Wetenschap
Van de gegeven moleculen zijn CO2 en BF3 niet-polaire moleculen, wat betekent dat ze geen dipoolmoment hebben. Dit komt omdat de elektronegativiteit van koolstof- en zuurstofatomen in CO2 vrijwel hetzelfde is, wat resulteert in een symmetrische verdeling van elektronen rond het molecuul. Op dezelfde manier is de elektronegativiteit van boor- en fluoratomen in BF3 vrijwel hetzelfde, wat leidt tot een symmetrische elektronenverdeling.

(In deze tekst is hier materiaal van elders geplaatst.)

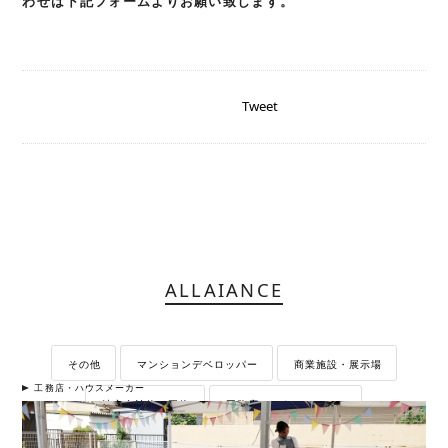
わせは下記フォームよりお願い致します。
Tweet
ALLAIANCE
その他
マンションデベロッパー
商業施設・展示場
工務店・ハウスメーカー
地方自治体・団体
工務店・ハウスメーカー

H2, F2 en SO2 zijn polaire moleculen en hebben dipoolmomenten. In H2 is de elektronegativiteit van waterstofatomen iets anders, waardoor er een lichte onbalans in de elektronenverdeling ontstaat, wat resulteert in een dipoolmoment. In F2 zorgt de elektronegativiteit van fluoratomen voor een significant verschil in de elektronenverdeling, wat resulteert in een aanzienlijk dipoolmoment. In SO2 leidt de elektronegativiteit van zuurstof- en zwavelatomen tot een vervormde elektronenwolk, waardoor een dipoolmoment ontstaat.
Daarom zijn de moleculen met een dipoolmoment:H2, F2 en SO2.